[Saved data entries]
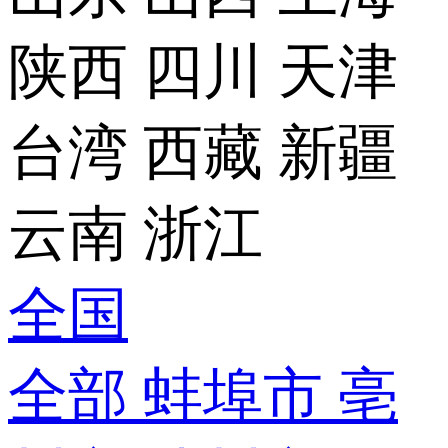
陕西
四川
天津
台湾
西藏
新疆
云南
浙江
全国
全部
蚌埠市
亳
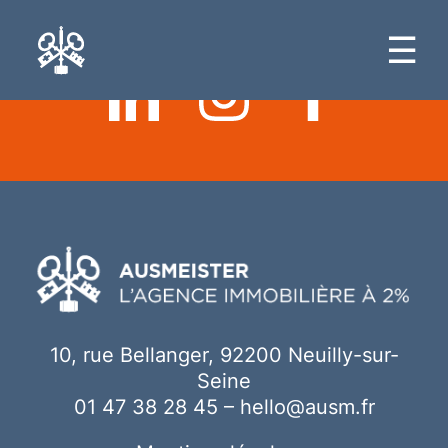
Ici votre contenu
☰
10, rue Bellanger, 92200 Neuilly-sur-
Seine
01 47 38 28 45
–
hello@ausm.fr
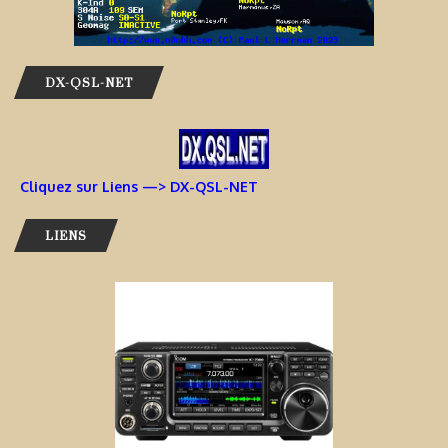
DX-QSL-NET
Cliquez sur Liens —> DX-QSL-NET
LIENS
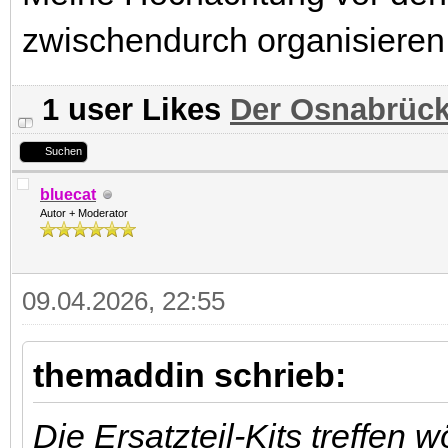
zwischendurch organisieren
1 user Likes
Der Osnabrück
Suchen
bluecat
Autor + Moderator
09.04.2026, 22:55
themaddin schrieb:
Die Ersatzteil-Kits treffen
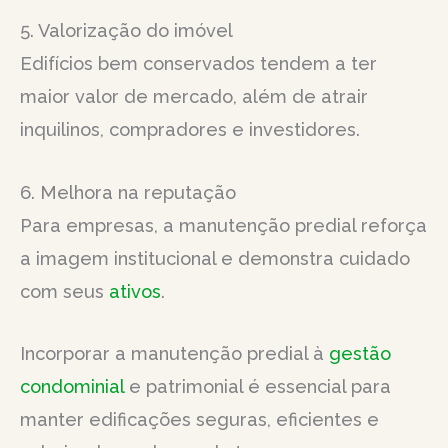
5. Valorização do imóvel
Edifícios bem conservados tendem a ter
maior valor de mercado, além de atrair
inquilinos, compradores e investidores.
6. Melhora na reputação
Para empresas, a manutenção predial reforça
a imagem institucional e demonstra cuidado
com seus
ativos
.
Incorporar a manutenção predial à
gestão
condominial
e patrimonial é essencial para
manter edificações seguras, eficientes e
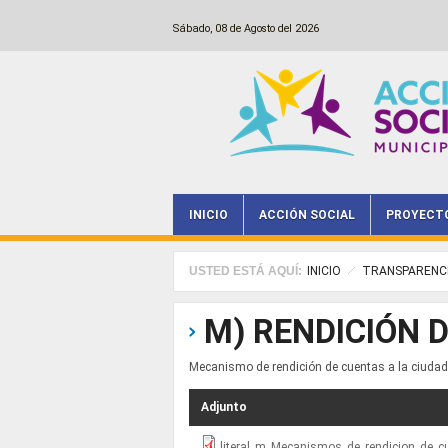
Pasar al contenido principal
Sábado, 08 de Agosto del 2026
INICIO
ACCIÓN SOCIAL
PROYECT
Main menu
USTED ESTÁ AQUÍ:
INICIO
TRANSPARENC
M) RENDICIÓN 
Mecanismo de rendición de cuentas a la ciudad
Adjunto
literal_m_Mecanismos_de_rendicion_de_c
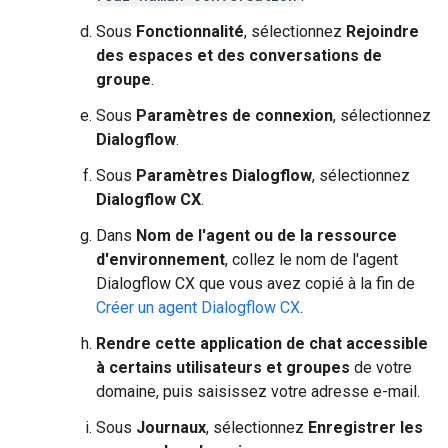
Sous
Fonctionnalité
, sélectionnez
Rejoindre
des espaces et des conversations de
groupe
.
Sous
Paramètres de connexion
, sélectionnez
Dialogflow
.
Sous
Paramètres Dialogflow
, sélectionnez
Dialogflow CX
.
Dans
Nom de l'agent ou de la ressource
d'environnement
, collez le nom de l'agent
Dialogflow CX que vous avez copié à la fin de
Créer un agent Dialogflow CX
.
Rendre cette application de chat accessible
à certains utilisateurs et groupes
de votre
domaine, puis saisissez votre adresse e-mail.
Sous
Journaux
, sélectionnez
Enregistrer les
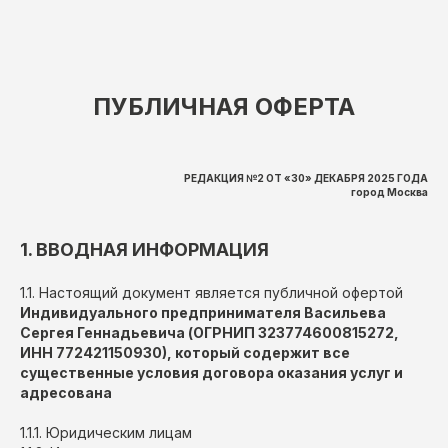
ПУБЛИЧНАЯ ОФЕРТА
РЕДАКЦИЯ №2 ОТ «30» ДЕКАБРЯ 2025 ГОДА
город Москва
1. ВВОДНАЯ ИНФОРМАЦИЯ
1.1. Настоящий документ является публичной офертой
Индивидуального предпринимателя Васильева
Сергея Геннадьевича (ОГРНИП 323774600815272,
ИНН 772421150930), который содержит все
существенные условия договора оказания услуг и
адресована
1.1.1. Юридическим лицам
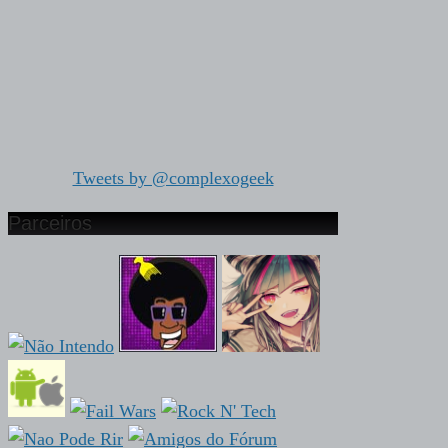
Tweets by @complexogeek
Parceiros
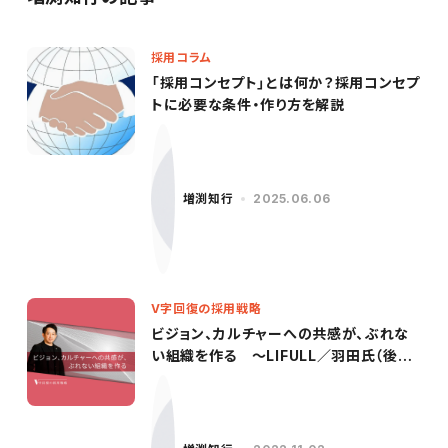
採用コラム
「採用コンセプト」とは何か？採用コンセプ
トに必要な条件・作り方を解説
増渕知行
2025.06.06
V字回復の採用戦略
ビジョン、カルチャーへの共感が、ぶれな
い組織を作る ～LIFULL／羽田氏（後
編）〜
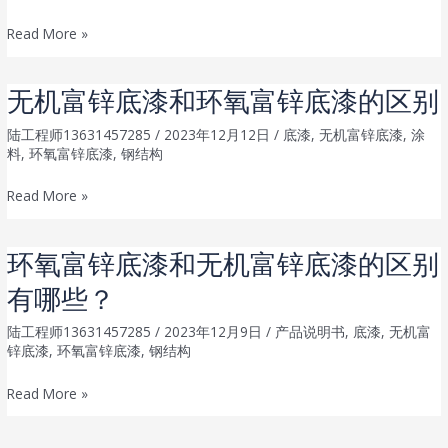
无
是
环
Read More »
机
用
氧
富
哪
富
锌
种
无机富锌底漆和环氧富锌底漆的区别
锌
底
漆
底
陆工程师13631457285
/
2023年12月12日
/
底漆
,
无机富锌底漆
,
涂
漆
好？
料
,
环氧富锌底漆
,
钢结构
漆
有
与
什
无
Read More »
无
么
机
机
区
富
环氧富锌底漆和无机富锌底漆的区别
富
别
锌
锌
该
有哪些？
底
底
如
漆
陆工程师13631457285
/
2023年12月9日
/
产品说明书
,
底漆
,
无机富
漆
何
和
锌底漆
,
环氧富锌底漆
,
钢结构
有
选
环
什
择
环
Read More »
氧
么
氧
富
区
富
锌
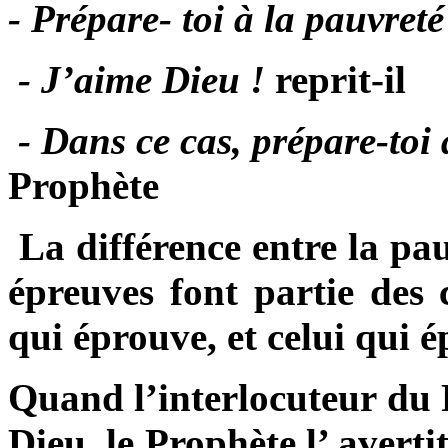
- Prépare- toi à la pauvreté
- J’aime Dieu !
reprit-il
- Dans ce cas, prépare-toi
Prophète
La différence entre la pau
épreuves font partie des c
qui éprouve, et celui qui é
Quand l’interlocuteur du
Dieu, le Prophète l’ averti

**Exercise**
Begin at the first line of the entries above and return each line exactly, stopping after the line that contains "d'environnement". Pictures do not belong in the copy.

**Response area**
陕西
四川
天津
台湾
西藏
新疆
云南
浙江
全国
全部
蚌埠市
亳
Ici votre contenu
☰
10, rue Bellanger, 92200 Neuilly-sur-
Seine
01 47 38 28 45
–
hello@ausm.fr
DX-QSL-NET
Cliquez sur Liens —> DX-QSL-NET
LIENS
zwischendurch organisieren
1 user Likes
Der Osnabrück
Suchen
bluecat
Autor + Moderator
09.04.2026, 22:55
themaddin schrieb:
Die Ersatzteil-Kits treffen
5. Valorização do imóvel
Edifícios bem conservados tendem a ter
maior valor de mercado, além de atrair
inquilinos, compradores e investidores.
6. Melhora na reputação
Para empresas, a manutenção predial reforça
a imagem institucional e demonstra cuidado
com seus
ativos
.
Incorporar a manutenção predial à
gestão
condominial
e patrimonial é essencial para
manter edificações seguras, eficientes e
Pasar al contenido principal
Sábado, 08 de Agosto del 2026
INICIO
ACCIÓN SOCIAL
PROYECT
Main menu
USTED ESTÁ AQUÍ:
INICIO
TRANSPARENC
M) RENDICIÓN 
Mecanismo de rendición de cuentas a la ciudad
Adjunto
literal_m_Mecanismos_de_rendicion_de_c
Sous
Fonctionnalité
, sélectionnez
Rejoindre
des espaces et des conversations de
groupe
.
Sous
Paramètres de connexion
, sélectionnez
Dialogflow
.
Sous
Paramètres Dialogflow
, sélectionnez
Dialogflow CX
.
Dans
Nom de l'agent ou de la ressource
d'environnement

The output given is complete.